I don't remember seeing many handle ties in your panel. MWBCs require those now. They do not require common trip, however. That means Eaton breakers like BD220220 (not BDC220220) are fair game.
Left-right handed slimlines are dead as a product and will never return. That bus clip is quite "dainty" and also poorly guarded (being on the edge of the breaker, rather than center like GE thins) That made them prone to damage, and if clamping force is not correct it'll burn up the bus stab and put 4 breaker positions out of action. Or worse.
Tandems and quadplex are simply slimlines factory bolted together, or a little bit more in one case. Quadplex breakers come in two major formats.

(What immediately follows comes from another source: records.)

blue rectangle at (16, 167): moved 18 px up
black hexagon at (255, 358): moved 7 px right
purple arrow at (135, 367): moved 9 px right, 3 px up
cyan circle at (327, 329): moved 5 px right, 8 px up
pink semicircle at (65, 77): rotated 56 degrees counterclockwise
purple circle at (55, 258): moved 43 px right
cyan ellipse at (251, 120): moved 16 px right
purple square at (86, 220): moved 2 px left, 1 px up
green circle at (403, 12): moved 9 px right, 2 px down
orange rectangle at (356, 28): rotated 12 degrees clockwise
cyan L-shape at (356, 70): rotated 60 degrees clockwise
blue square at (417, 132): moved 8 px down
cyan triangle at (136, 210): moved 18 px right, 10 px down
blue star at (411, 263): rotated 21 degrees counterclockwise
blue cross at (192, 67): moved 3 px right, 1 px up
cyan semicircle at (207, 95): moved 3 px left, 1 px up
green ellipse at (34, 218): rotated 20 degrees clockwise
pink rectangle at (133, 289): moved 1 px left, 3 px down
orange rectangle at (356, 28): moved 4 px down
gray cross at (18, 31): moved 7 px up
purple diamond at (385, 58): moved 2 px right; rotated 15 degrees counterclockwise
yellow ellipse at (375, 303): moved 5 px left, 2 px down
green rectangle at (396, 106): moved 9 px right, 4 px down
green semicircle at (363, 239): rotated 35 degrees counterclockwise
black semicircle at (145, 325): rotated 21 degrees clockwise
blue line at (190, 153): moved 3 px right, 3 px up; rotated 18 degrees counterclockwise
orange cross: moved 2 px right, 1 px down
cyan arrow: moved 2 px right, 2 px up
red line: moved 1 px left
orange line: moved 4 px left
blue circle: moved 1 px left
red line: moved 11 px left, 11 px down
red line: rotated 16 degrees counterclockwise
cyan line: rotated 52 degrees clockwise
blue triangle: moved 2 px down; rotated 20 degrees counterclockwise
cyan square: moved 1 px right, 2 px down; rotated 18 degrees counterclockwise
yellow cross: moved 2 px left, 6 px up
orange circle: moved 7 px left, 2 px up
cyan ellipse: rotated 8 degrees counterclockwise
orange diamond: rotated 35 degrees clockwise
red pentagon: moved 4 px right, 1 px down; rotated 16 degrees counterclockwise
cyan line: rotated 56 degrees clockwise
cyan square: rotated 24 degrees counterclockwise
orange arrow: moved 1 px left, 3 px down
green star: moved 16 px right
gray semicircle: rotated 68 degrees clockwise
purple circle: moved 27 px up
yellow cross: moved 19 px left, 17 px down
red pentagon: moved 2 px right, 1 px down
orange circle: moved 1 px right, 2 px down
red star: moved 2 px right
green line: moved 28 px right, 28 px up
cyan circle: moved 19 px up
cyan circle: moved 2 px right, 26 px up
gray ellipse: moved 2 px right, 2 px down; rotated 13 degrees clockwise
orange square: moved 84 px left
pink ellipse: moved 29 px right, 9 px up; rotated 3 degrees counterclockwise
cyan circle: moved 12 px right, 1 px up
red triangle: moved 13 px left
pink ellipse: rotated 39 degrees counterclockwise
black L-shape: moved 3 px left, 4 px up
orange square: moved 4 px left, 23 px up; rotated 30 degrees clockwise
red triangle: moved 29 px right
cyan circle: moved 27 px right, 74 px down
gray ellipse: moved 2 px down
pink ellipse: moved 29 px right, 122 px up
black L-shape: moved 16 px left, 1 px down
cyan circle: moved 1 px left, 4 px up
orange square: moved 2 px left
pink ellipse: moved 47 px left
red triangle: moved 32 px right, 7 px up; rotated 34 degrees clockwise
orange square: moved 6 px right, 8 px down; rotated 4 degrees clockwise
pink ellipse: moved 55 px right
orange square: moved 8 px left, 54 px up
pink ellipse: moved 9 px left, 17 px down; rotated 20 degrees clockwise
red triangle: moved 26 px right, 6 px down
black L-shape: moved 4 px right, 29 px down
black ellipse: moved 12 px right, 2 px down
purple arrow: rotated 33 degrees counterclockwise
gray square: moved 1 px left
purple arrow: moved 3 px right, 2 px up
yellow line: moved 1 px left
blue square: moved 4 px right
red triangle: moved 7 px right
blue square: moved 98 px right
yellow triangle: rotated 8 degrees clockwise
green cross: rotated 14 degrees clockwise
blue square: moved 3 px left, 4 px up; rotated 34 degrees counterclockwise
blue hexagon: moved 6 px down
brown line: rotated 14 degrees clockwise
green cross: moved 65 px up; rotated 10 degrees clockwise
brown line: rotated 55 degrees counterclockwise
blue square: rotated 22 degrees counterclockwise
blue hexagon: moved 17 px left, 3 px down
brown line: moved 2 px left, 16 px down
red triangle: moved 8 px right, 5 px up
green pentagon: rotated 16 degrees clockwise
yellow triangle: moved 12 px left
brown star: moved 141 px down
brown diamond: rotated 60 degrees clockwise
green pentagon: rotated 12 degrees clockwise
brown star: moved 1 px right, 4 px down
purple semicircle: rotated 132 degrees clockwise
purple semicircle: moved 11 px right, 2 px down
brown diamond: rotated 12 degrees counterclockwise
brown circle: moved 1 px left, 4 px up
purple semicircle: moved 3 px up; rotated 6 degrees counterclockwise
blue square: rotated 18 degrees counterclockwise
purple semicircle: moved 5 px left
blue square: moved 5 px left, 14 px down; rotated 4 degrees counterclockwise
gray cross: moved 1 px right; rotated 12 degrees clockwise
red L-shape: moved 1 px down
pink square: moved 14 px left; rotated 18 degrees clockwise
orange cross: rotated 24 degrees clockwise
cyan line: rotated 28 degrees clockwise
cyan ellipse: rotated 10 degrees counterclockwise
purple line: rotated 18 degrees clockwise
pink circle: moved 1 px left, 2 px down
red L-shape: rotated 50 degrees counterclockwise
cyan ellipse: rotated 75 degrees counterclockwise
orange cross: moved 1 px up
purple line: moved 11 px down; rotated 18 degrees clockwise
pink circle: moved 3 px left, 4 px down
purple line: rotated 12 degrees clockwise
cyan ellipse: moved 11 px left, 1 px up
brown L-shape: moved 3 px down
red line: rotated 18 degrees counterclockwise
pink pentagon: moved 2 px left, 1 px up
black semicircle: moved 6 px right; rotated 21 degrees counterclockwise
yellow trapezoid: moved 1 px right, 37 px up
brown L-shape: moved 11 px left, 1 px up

- 2-pole breaker in the middle and two singles on the outside.
- 2-pole breaker in the middle and another 2-pole breaker on the outside, with a hinky looking handle tie tying them together.
The hinky looking ties make you think "how can that possibly cause common trip? It will simply tram." Sure but here's the breaker secret inside a secret. Breakers "trip free" - they trip even if the handle is held or locked "on". Therefore... handle-ties would not work as a common-trip method, and are not used for that. Common trip is a separate internal mechanism inside the breaker. The handle tie is to help maintainers shut off the whole circuit so they don't get nailed.
...and that's why... on Eaton breakers the common-trip mechanism might not be there. They make quads in two flavors: with and without.
"Without" is acceptable for MWBCs if they do not serve any 120V loads. "Without" is also acceptable for 240V-only loads which do not have a neutral. I don't why Eaton bothers to produce no-common-trip quads. Nobody ever died because their breaker was common-trip that didn't need to be. Most makers do common trip on the inner, and not on the outer.
With MWBCs, you need to wire then like a 120/240V load with the hots on opposite pole. So you don't use them with tandems. On a quadplex you put a given MWBC on the inner breaker or the outer one.
It helps to be able to visualize your panel's spaces as full spaces, in which two slimlines share a space. And then see the red/black striping a-la my answer on tandems.